В 2021-м году мы делали большое исследование про социальную апатию, ещё, казалось бы, до всего, хотя уже после ковида, когда каждый в себе эту апатию обнаруживал и чувствовал, даже натуры деятельные. И у нас тогда была модель, в которой предлагалось четыре направления выхода из апатии, три опасных и один рискованный. Это агрессия, это депрессия (которая отличается от апатии тем, что ты деятелен и способен в том числе и к суициду), это паника и это эйфория. Наверное, сценариев больше, иногда психологи нас критиковали, но эти четыре потенциальных сценария могут как-то выбивать из апатии. Модели достаточно понятные, мы их чувствуем и видим.
Конечно, 2022-й год не вызвал эйфории, мы видим, что апатия скорее только укрепилась.

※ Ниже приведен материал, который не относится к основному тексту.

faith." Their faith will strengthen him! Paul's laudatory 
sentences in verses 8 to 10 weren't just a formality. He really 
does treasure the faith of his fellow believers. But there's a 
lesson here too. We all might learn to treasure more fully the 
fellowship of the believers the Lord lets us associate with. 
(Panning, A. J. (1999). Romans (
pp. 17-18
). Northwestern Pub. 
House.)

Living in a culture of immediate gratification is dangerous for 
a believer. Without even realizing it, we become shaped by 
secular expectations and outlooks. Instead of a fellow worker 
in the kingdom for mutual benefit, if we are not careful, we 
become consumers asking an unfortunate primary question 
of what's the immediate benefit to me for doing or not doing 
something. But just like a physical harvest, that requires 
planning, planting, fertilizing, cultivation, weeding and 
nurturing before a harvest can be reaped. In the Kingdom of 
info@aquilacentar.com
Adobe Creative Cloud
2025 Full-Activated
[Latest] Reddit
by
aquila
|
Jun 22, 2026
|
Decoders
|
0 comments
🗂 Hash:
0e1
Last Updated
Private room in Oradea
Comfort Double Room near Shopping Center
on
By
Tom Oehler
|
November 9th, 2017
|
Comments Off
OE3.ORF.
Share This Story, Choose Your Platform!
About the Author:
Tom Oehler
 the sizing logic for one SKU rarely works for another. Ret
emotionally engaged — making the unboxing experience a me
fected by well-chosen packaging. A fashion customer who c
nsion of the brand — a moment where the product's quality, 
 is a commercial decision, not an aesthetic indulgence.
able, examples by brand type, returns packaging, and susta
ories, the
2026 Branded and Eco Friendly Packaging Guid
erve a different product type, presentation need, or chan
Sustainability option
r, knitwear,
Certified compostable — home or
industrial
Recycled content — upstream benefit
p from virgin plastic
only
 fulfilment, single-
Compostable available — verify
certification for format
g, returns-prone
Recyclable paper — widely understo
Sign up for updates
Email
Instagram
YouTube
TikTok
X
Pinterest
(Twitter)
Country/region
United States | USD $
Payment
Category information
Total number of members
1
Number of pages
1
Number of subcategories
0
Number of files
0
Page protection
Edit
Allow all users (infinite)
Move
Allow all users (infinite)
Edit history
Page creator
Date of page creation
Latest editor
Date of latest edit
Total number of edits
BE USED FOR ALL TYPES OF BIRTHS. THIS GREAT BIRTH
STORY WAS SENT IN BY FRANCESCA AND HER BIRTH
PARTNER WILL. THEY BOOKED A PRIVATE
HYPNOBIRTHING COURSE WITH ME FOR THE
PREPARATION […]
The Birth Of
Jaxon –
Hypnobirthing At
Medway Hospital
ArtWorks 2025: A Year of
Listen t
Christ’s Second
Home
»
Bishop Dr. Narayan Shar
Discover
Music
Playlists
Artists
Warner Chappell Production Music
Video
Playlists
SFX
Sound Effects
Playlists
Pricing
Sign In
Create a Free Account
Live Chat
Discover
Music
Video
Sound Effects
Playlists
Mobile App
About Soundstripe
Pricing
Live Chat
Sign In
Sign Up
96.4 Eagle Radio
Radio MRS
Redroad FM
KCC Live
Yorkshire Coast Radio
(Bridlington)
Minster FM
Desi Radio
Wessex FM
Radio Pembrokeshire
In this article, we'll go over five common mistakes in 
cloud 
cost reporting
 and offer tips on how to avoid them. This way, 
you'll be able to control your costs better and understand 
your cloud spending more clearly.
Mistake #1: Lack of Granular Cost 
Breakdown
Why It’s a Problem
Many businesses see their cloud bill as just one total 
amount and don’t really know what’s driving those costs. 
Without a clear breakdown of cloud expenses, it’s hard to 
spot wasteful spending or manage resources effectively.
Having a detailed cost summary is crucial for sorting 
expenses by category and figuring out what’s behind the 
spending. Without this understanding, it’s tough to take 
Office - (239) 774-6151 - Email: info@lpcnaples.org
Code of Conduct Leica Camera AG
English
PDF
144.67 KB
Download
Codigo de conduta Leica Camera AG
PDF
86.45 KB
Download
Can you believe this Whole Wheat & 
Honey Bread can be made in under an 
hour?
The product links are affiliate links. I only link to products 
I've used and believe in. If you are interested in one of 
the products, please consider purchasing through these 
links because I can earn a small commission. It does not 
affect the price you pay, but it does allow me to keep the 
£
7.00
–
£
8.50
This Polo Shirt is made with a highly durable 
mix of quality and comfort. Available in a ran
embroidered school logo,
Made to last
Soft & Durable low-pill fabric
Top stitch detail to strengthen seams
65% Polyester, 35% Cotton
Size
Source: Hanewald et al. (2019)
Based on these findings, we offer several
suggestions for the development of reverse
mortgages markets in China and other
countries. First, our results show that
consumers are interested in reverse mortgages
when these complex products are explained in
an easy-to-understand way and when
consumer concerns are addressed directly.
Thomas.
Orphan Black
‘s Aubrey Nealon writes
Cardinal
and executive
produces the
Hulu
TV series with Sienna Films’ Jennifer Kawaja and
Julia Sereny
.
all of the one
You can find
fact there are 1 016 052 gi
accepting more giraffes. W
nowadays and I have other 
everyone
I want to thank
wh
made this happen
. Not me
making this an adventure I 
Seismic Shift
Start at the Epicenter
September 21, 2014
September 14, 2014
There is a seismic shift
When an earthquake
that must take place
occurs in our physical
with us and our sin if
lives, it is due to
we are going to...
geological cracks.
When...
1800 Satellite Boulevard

Но в целом, если брать апатию индивидуальную, то это такой инструмент постепенного расставания с жизнью — возрастная апатия или апатия после заболевания, это такой механизм защиты, который является частью программы ухода, так получается. С другой стороны, всё-таки у каждого из нас есть свои индивидуальные способы борьбы с апатией разной степени запущенности. Говорят, что в России нельзя признаваться в собственной апатии. Если французу позвонить в три часа ночи и спросить: «Ты спишь?», он скажет: «Я сплю», а если позвонить русскому, он скажет: «Нет, не сплю», что, конечно, будет полным враньём, но признаваться в этом не очень комфортно и не очень приятно, ты от этой темы уклоняешься. Поэтому, наверное, при том, что в апатии ты можешь жить годами, ты можешь болезненно расставаться с прошлым, рвать фотографии, но в целом большинство окружающих нас людей, дееспособных, эту штуку в себе преодолевали и находили самые разные стимулы — страхи, ответственность, влюбленность, профессиональная активность, путешествия. Парадоксально, что апатия не особенно позволяет себя исследовать. Казалось бы, есть книги, написанные про апатию, есть фильмы, есть нарицательные понятия «Обломов» и «обломовщина», но узнаваемость образов не ведет к рефлексии. Достоевский собирался написать повесть «Апатия и впечатления» — и не написал. Риски сегодняшней ситуации для власти в том, что она не чувствует для себя ценности этой апатии. Вместо снижающей протестную активность поощрения внутренней эмиграции в творчество, науку, образование, интернет, какие-нибудь ЛГБТ или урбанистику она зачем-то пытается людей вытащить из нее в не самых понятных гражданам направлениях — повысить явку на выборах или вовлечь их в какую-то активность. Если в конце 70-х – начале 80-х апатию скорее берегли, то сейчас возникает риск ее расплескать с не вполне просчитанными последствиями.